Here is something that might be a little outdated already, but I hope it still adds some interesting thoughts. The rainy Sunday afternoon today finally gives the opportunity to write this little blog.
Recently an ownCloud fork was coming up with a little shiny box with one harddisk, that can be complemented with a Rapsberry Pi and their software, promoting that as your private cloud.
While I like the idea of building a private cloud for everybody (I started to work on ownCloud because of that idea back in the days), I do not think that this example of gear is a good solution for private cloud.
In fact I believe that throwing this kind of implementations on the table is especially unfortunate because if we come up with too many not optimal proposals, we waste the willingness of users to try it. This idea should not target geeks who might be willing to try ideas on and on. The idea of the private cloud needs to target at every computer user who wants to store data safely, but does not want to care about longer than ever necessary. And with them I fear we only have very little chances, if one at all, to introduce them to a private cloud solution before they go back to something that simply works.
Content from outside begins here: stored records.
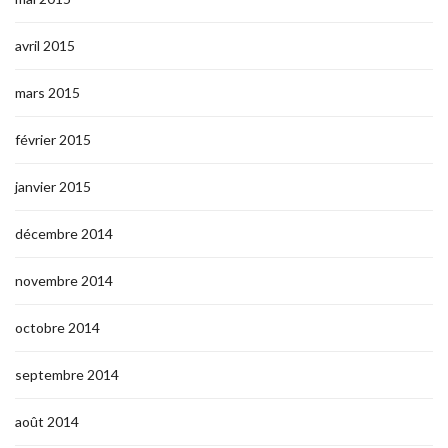
avril 2015
mars 2015
février 2015
janvier 2015
décembre 2014
novembre 2014
octobre 2014
septembre 2014
août 2014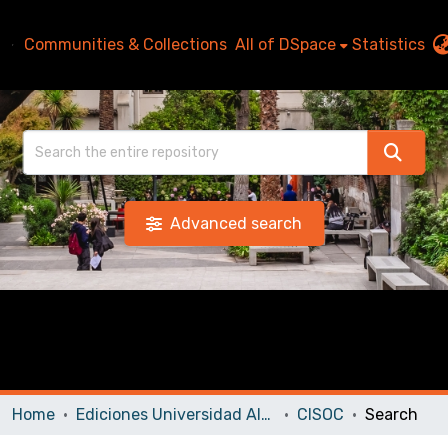
Communities & Collections
All of DSpace
Statistics
Advanced search
Home
Ediciones Universidad Alberto Hurtado
CISOC
Search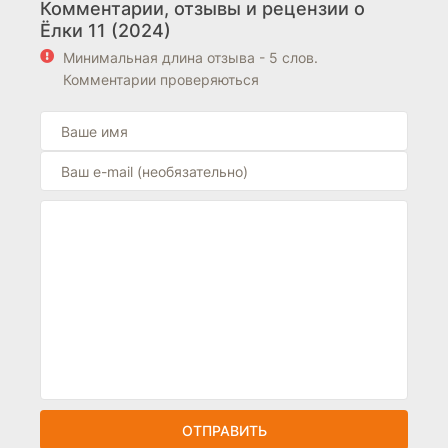
Комментарии, отзывы и рецензии о
Ёлки 11 (2024)
Минимальная длина отзыва - 5 слов.
Комментарии проверяються
ОТПРАВИТЬ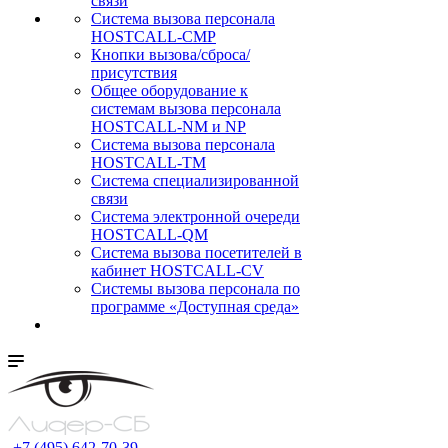
связи
Cистема вызова персонала
HOSTCALL-CMP
Кнопки вызова/сброса/
присутствия
Общее оборудование к
системам вызова персонала
HOSTCALL-NM и NP
Система вызова персонала
HOSTCALL-TM
Система специализированной
связи
Система электронной очереди
HOSTCALL-QM
Cистема вызова посетителей в
кабинет HOSTCALL-CV
Системы вызова персонала по
программе «Доступная среда»
+7 (495) 642-70-39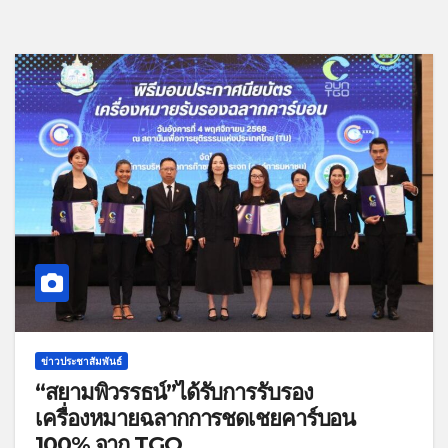
ข่าวประชาสัมพันธ์
“สยามพิวรรธน์”ได้รับการรับรอง
เครื่องหมายฉลากการชดเชยคาร์บอน
100% จาก TGO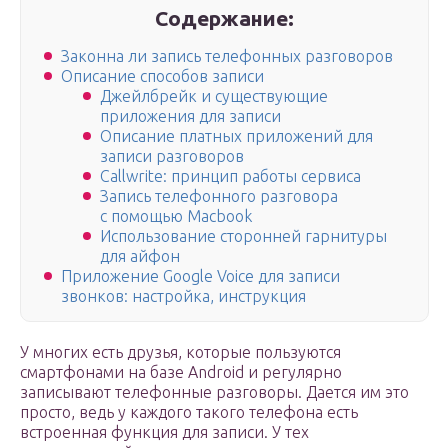
Содержание:
Законна ли запись телефонных разговоров
Описание способов записи
Джейлбрейк и существующие
приложения для записи
Описание платных приложений для
записи разговоров
Callwrite: принцип работы сервиса
Запись телефонного разговора
с помощью Macbook
Использование сторонней гарнитуры
для айфон
Приложение Google Voice для записи
звонков: настройка, инструкция
У многих есть друзья, которые пользуются
смартфонами на базе Android и регулярно
записывают телефонные разговоры. Дается им это
просто, ведь у каждого такого телефона есть
встроенная функция для записи. У тех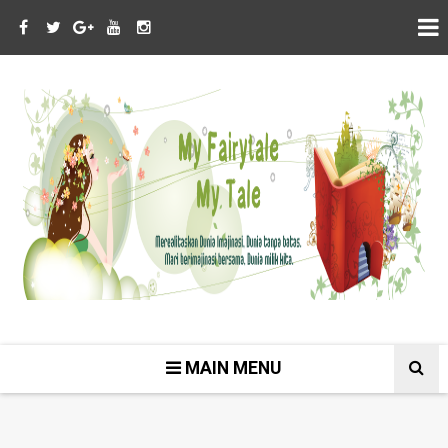
MAIN MENU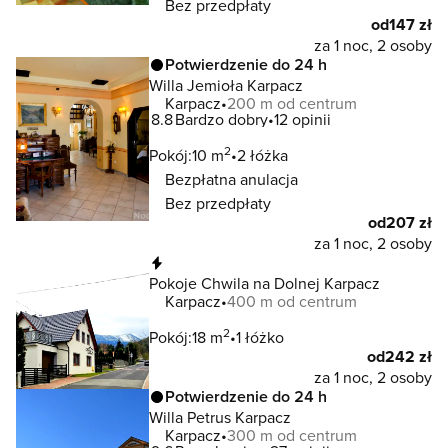
Bez przedpłaty
od
147 zł
za 1 noc, 2 osoby
Potwierdzenie do 24 h
Willa Jemioła Karpacz
Karpacz
200 m od centrum
8.8
Bardzo dobry
12 opinii
2
Pokój:
10 m
2 łóżka
Bezpłatna anulacja
Bez przedpłaty
od
207 zł
za 1 noc, 2 osoby
Natychmiastowa rezerwacja
Pokoje Chwila na Dolnej Karpacz
Karpacz
400 m od centrum
2
Pokój:
18 m
1 łóżko
od
242 zł
za 1 noc, 2 osoby
Potwierdzenie do 24 h
Willa Petrus Karpacz
Karpacz
300 m od centrum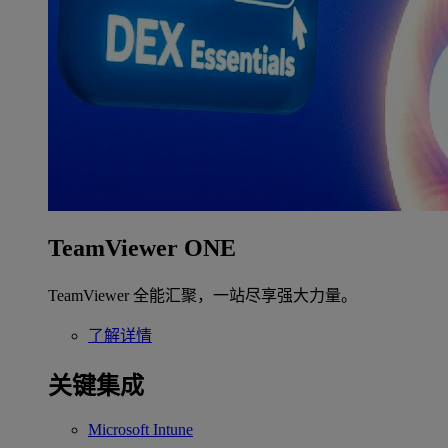
TeamViewer ONE
TeamViewer 全能汇聚，一站尽享强大力量。
了解详情
关键集成
Microsoft Intune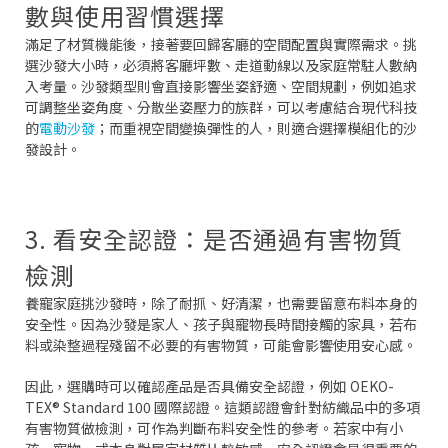
數與使用習慣選擇
滿足了材質機能後，接著要回歸客廳的空間配置與實際需求。挑
選沙發大小時，必須將客廳坪數、走道動線以及家庭常駐人數納
入考量。沙發類型則會直接影響坐姿舒適、空間規劃，例如追求
可調整坐姿角度、分散坐姿壓力的族群，可以考慮結合現代科技
的
電動沙發
；而重視空間變換彈性的人，則適合選擇模組化的沙
發設計。
3. 看安全認證：是否通過有害物質
檢測
養寵家庭挑沙發時，除了耐抓、好清潔，也需要留意布料本身的
安全性。因為沙發是家人、孩子與寵物長時間接觸的家具，若布
料或染整過程殘留不必要的有害物質，可能會影響使用安心感。
因此，選購時可以確認產品是否具備安全認證，例如 OEKO-
TEX® Standard 100 國際認證。這類認證會針對紡織品中的多項
有害物質做檢測，可作為判斷布料安全性的參考。若家中有小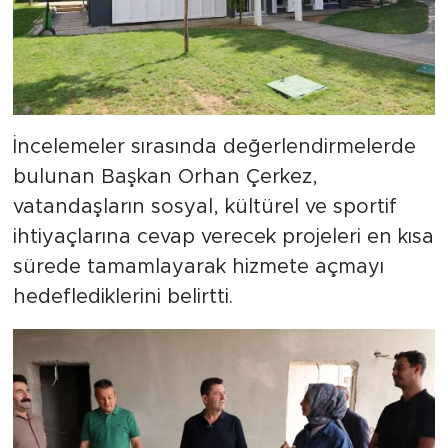
İncelemeler sırasında değerlendirmelerde
bulunan Başkan Orhan Çerkez,
vatandaşların sosyal, kültürel ve sportif
ihtiyaçlarına cevap verecek projeleri en kısa
sürede tamamlayarak hizmete açmayı
hedeflediklerini belirtti.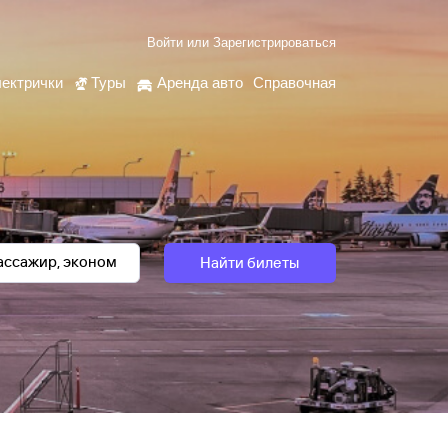
Войти
или
Зарегистрироваться
ектрички
Туры
Аренда авто
Справочная
Найти билеты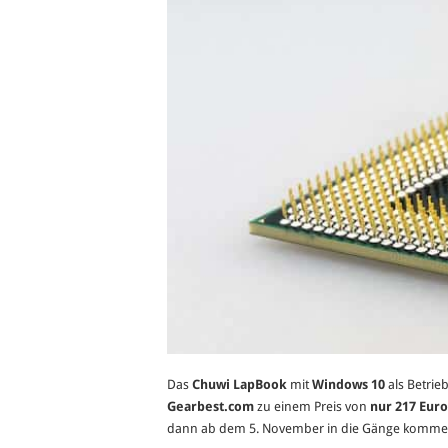
Das
Chuwi LapBook
mit
Windows 10
als Betrie
Gearbest.com
zu einem Preis von
nur 217 Euro
dann ab dem 5. November in die Gänge kommen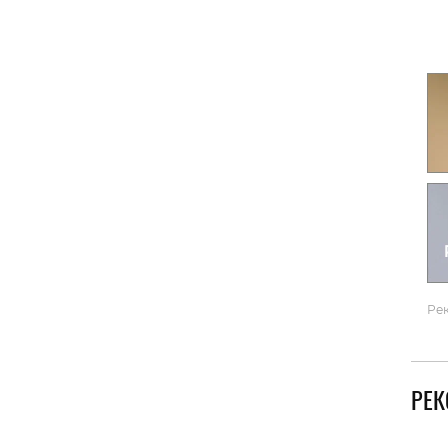
Гаджеты и а
Мнение Ред
Ре
РЕ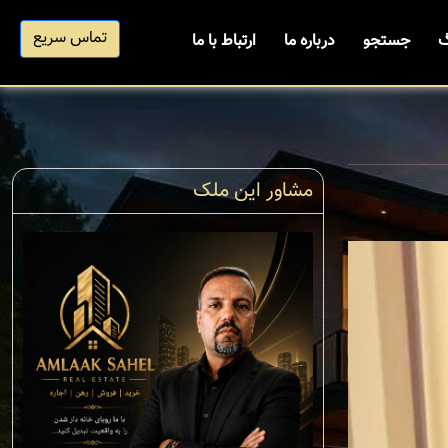
تماس سریع
گ
جستجو
درباره ما
ارتباط با ما
مشاور این ملک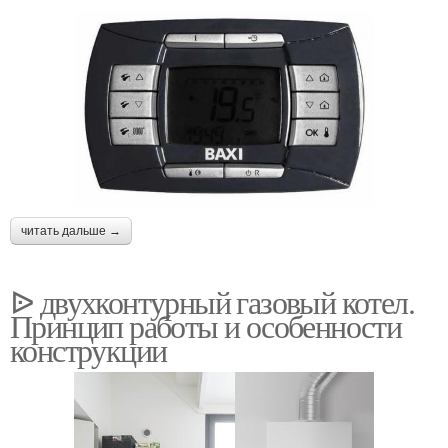
читать дальше →
ᐉ двухконтурный газовый котел.
Принцип работы и особенности
конструкции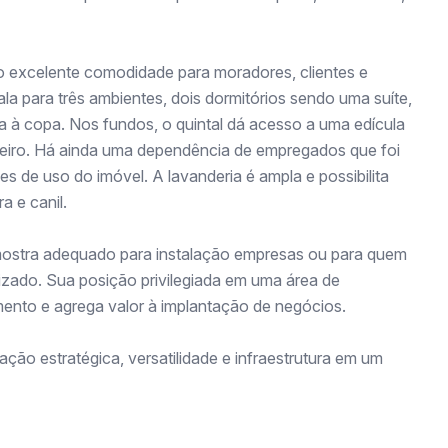
 excelente comodidade para moradores, clientes e
a para três ambientes, dois dormitórios sendo uma suíte,
 à copa. Nos fundos, o quintal dá acesso a uma edícula
heiro. Há ainda uma dependência de empregados que foi
es de uso do imóvel. A lavanderia é ampla e possibilita
a e canil.
se mostra adequado para instalação empresas ou para quem
izado. Sua posição privilegiada em uma área de
mento e agrega valor à implantação de negócios.
ção estratégica, versatilidade e infraestrutura em um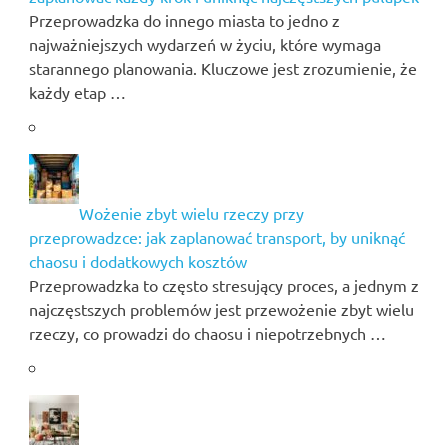
Przeprowadzka do innego miasta to jedno z
najważniejszych wydarzeń w życiu, które wymaga
starannego planowania. Kluczowe jest zrozumienie, że
każdy etap …
Wożenie zbyt wielu rzeczy przy
przeprowadzce: jak zaplanować transport, by uniknąć
chaosu i dodatkowych kosztów
Przeprowadzka to często stresujący proces, a jednym z
najczęstszych problemów jest przewożenie zbyt wielu
rzeczy, co prowadzi do chaosu i niepotrzebnych …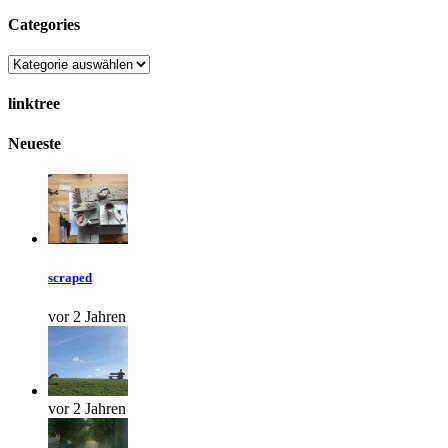
Categories
Categories
linktree
Neueste
scraped
vor 2 Jahren
vor 2 Jahren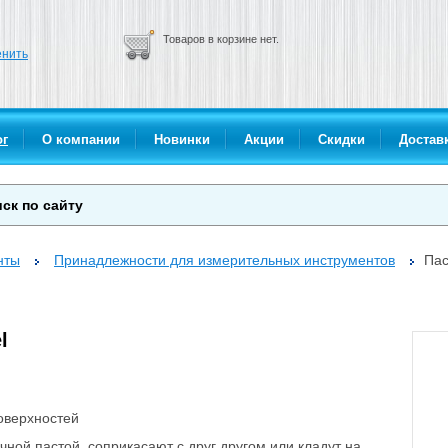
Товаров в корзине нет.
нить
ог
О компании
Новинки
Акции
Скидки
Доставк
нты
Принадлежности для измерительных инструментов
Пас
l
оверхностей
ой пастой, соприкасают с друг другом или кладут на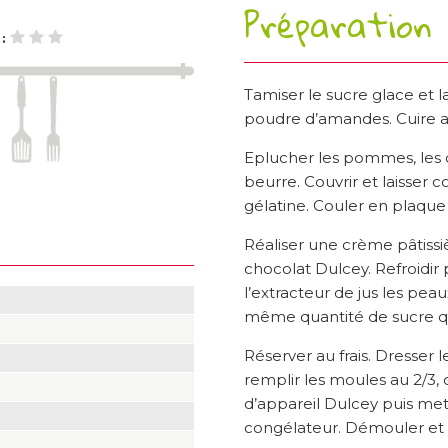
Préparation
 :
Tamiser le sucre glace et la
poudre d’amandes. Cuire au
Eplucher les pommes, les c
beurre. Couvrir et laisser 
gélatine. Couler en plaque 
Réaliser une crème pâtissiè
chocolat Dulcey. Refroidir 
l’extracteur de jus les pe
même quantité de sucre que
Réserver au frais. Dresser l
remplir les moules au 2/3,
d’appareil Dulcey puis mett
congélateur. Démouler et 
e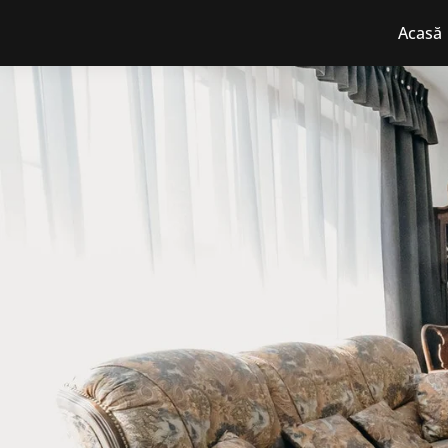
Acasă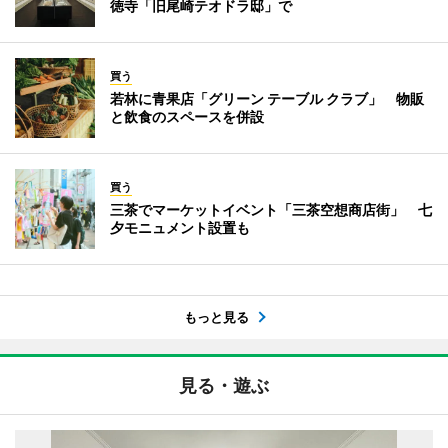
徳寺「旧尾崎テオドラ邸」で
買う
若林に青果店「グリーン テーブル クラブ」 物販
と飲食のスペースを併設
買う
三茶でマーケットイベント「三茶空想商店街」 七
夕モニュメント設置も
もっと見る
見る・遊ぶ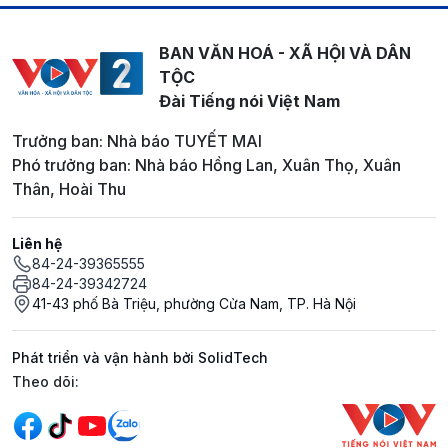
BAN VĂN HOÁ - XÃ HỘI VÀ DÂN
TỘC
Đài Tiếng nói Việt Nam
Trưởng ban: Nhà báo TUYẾT MAI
Phó trưởng ban: Nhà báo Hồng Lan, Xuân Thọ, Xuân
Thân, Hoài Thu
Liên hệ
84-24-39365555
84-24-39342724
41-43 phố Bà Triệu, phường Cửa Nam, TP. Hà Nội
Phát triển và vận hành bởi SolidTech
Mạng xã hội
Theo dõi: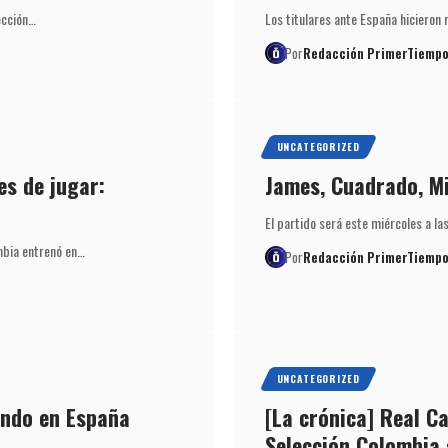
ección…
Los titulares ante España hicieron 
Por
Redacción PrimerTiempo
UNCATEGORIZED
es de jugar:
James, Cuadrado, Mi
El partido será este miércoles a la
mbia entrenó en…
Por
Redacción PrimerTiempo
UNCATEGORIZED
ando en España
[La crónica] Real C
Selección Colombia 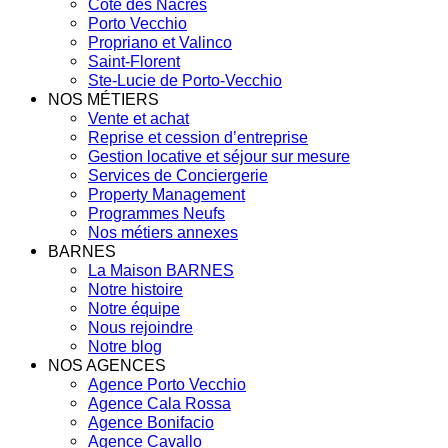
Côte des Nacres
Porto Vecchio
Propriano et Valinco
Saint-Florent
Ste-Lucie de Porto-Vecchio
NOS MÉTIERS
Vente et achat
Reprise et cession d’entreprise
Gestion locative et séjour sur mesure
Services de Conciergerie
Property Management
Programmes Neufs
Nos métiers annexes
BARNES
La Maison BARNES
Notre histoire
Notre équipe
Nous rejoindre
Notre blog
NOS AGENCES
Agence Porto Vecchio
Agence Cala Rossa
Agence Bonifacio
Agence Cavallo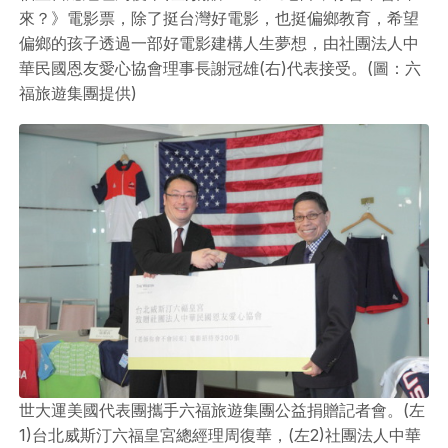
來？》電影票，除了挺台灣好電影，也挺偏鄉教育，希望
偏鄉的孩子透過一部好電影建構人生夢想，由社團法人中
華民國恩友愛心協會理事長謝冠雄(右)代表接受。(圖：六
福旅遊集團提供)
世大運美國代表團攜手六福旅遊集團公益捐贈記者會。(左
1)台北威斯汀六福皇宮總經理周復華，(左2)社團法人中華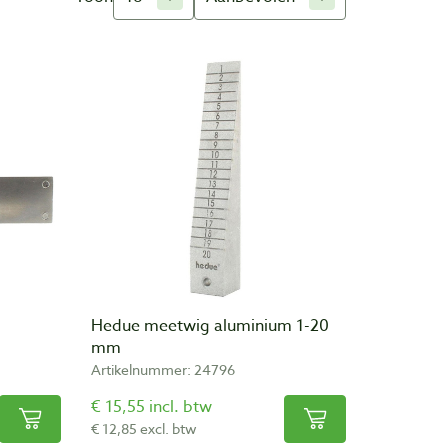
Hedue meetwig aluminium 1-20
mm
Artikelnummer: 24796
€ 15,55 incl. btw
€ 12,85 excl. btw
Here are some points why I think solutions like the proposed one are not good enough:
That is nothing new: The hardware of the Raspberry Pi was not designed for this kind of usecases. It is simply too weak to drive ownCloud, which is an PHP app plus database server that has some requirements on the servers power. Even with PHP7, which is faster, and the latest revisions of the mini computer, it might look ok in the beginning, but after all the neccessary bells and whistles were added to the installation and data run in, it will turn out that the CPU power is simply not enough. Similar weaknesses are also true for the networking capabilities for example.
A user that finds that out after a couple of weeks after she worked with the system will remain angry and probably go (back) to solutions that we do not fancy.
One Disk Setup
The solution comes as one disk setup: How secure can data be that is on one single hardisk? A seriously engineered solution should at least recommend a way to store the data more securely and/or backup, like on an at homes NAS for example.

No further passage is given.